Marko Mäkelä <marko.makela@mariadb.com> writes:
On Fri, Aug 25, 2023 at 10:16 AM Kristian Nielsen via commits <commits@lists.mariadb.org> wrote:
Checksums cannot be pre-computed when binlog encryption is enabled, as
Have you thought about a format change that would address these issues?
What I though about was how to pre-encrypt without a format change. Currently, binlog encryption encrypts each event separately using a nonce built from the binlog file (12 random bytes) and the event (4 bytes of end_log_pos). The end_log_pos is easy, we can just put an increasing counter in there, and then fix the value after decryption. The problem is the per-binlog-file nonce. If a binlog rotation happens between transaction start and commit, we will have encrypted with the wrong nonce. In this case we can decrypt and re-encrypt, assuming most transactions will not span a binlog rotation. Or we could rotate this part of the nonce less often (I don't think anything says it _has_ to be for each binlog rotation). Binlog encryption is not something that I find very useful or interesting. It's one of those features that hurt more than it helps. If it was not there, users would be happy. Now that it's there, they will think they need to use it, and suffer complexity and limitations. Full-disk encryption seems much simpler, more robust, and more complete. But with this patch series, pre-encryption shouldn't be too hard to add. I think it needs input from whoever thinks binlog encryption is useful, since their requirements for the nonce will be needed to decide how to implement it.

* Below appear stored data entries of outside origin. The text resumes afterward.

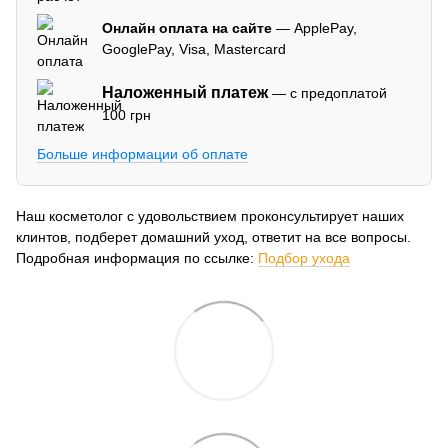
Онлайн оплата на сайте
— ApplePay,
GooglePay, Visa, Mastercard
Наложенный платеж
— с предоплатой
100 грн
Больше информации об оплате
Наш косметолог с удовольствием проконсультирует наших
клинтов, подберет домашний уход, ответит на все вопросы.
Подробная информация по ссылке:
Подбор ухода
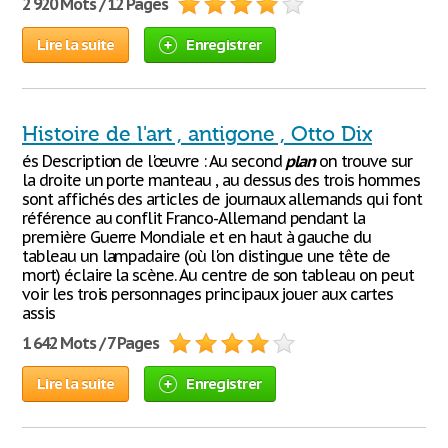
2 920 Mots / 12 Pages
Lire la suite
Enregistrer
Histoire de l'art , antigone , Otto Dix
és Description de l'œuvre : Au second
plan
on trouve sur
la droite un porte manteau , au dessus des trois hommes
sont affichés des articles de journaux allemands qui font
référence au conflit Franco-Allemand pendant la
première Guerre Mondiale et en haut à gauche du
tableau un lampadaire (où l'on distingue une tête de
mort) éclaire la scène. Au centre de son tableau on peut
voir les trois personnages principaux jouer aux cartes
assis
1 642 Mots / 7 Pages
Lire la suite
Enregistrer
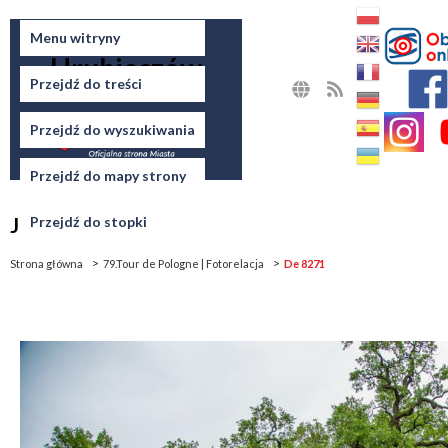
Miasto
Menu witryny
Hrubieszów
Przejdź do treści
MAPA
RSS
STRONY
Przejdź do wyszukiwania
Przejdź do mapy strony
Jesteś tutaj
Przejdź do stopki
Strona główna
79.Tour de Pologne | Fotorelacja
De 8271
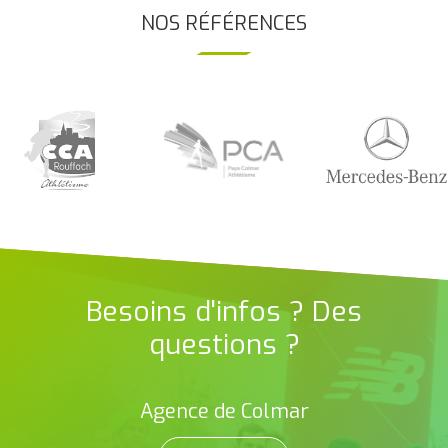
NOS RÉFÉRENCES
Besoins d'infos ? Des
questions ?
Agence de Colmar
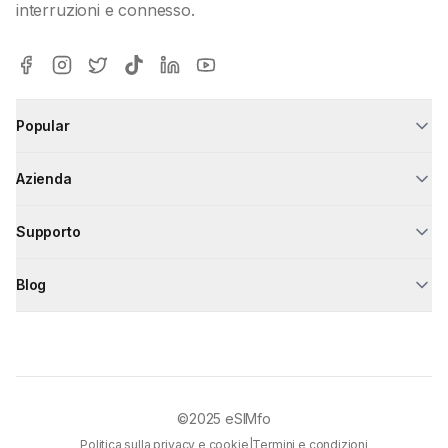
interruzioni e connesso.
Popular
Azienda
Supporto
Blog
©2025
eSIMfo
Politica sulla privacy e cookie
|
Termini e condizioni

In MDEV-14425 https://github.com/MariaDB/server/commit/685d958e38b825ad9829be311f26729cccf... I redesigned the InnoDB log file format in a way that allows checksums to be computed before the final position of the records (the log sequence number of LSN) is known. For encryption, an additional 64-bit nonce will be written; this currently is the LSN at the time the
In binlog we already have the end_log_pos, which is mostly an unused field. It's 32 bit, not sure if that would be considered sufficient for a nonce.
Thanks to MDEV-27774, not only InnoDB computes checksums while not holding any mutex, but multiple threads can copy their mini-transactions to the shared log_sys.buf while holding a shared
For the binlog, the stmt/trx caches are written directly to the binlog file under LOCK_log, from a single thread serving multiple pending transactions. I somehow doubt that this is a current scalability bottleneck, something that would be interesting to investigate though. It also seems doubtful that the kernel would scale with multiple threads appending to a file concurrently. The binlog is a very naive implementation and not well designed for a scalable transaction log currently. I think the InnoDB redo log is somewhat different here.
+/* Convenience macros since ulong is 32 or 64 bit depending on platform. */ +#if SIZEOF_LONG == 4 +#define my_atomic_storeul(P, D) my_atomic_store32((int32 volatile *)(P), (D))
In all currently supported MariaDB Server versions, C++11 is available. Is there a particular reason why you would not use std::atomic<size_t> here?
Yes. The binlog_checksum_options variable needs to be of ulong type to be usable with the MYSQL_SYSVAR_ENUM() macro to define the --binlog-checksum configuration option. As far as I could determine, std::atomic does not provide any non-atomic access to the underlying storage location to obtain the ulong * required. The alternative would be to change the implementation of the --binlog-checksum sysvar to somehow allow a std::atomic as the backing store. I thought this was more complex and out of scope of this task, but don't have a strong opinion one way or the other. (The ulong type and sys_var was always a source of grief, with ulong being different size on different platforms and so on). - Kristian.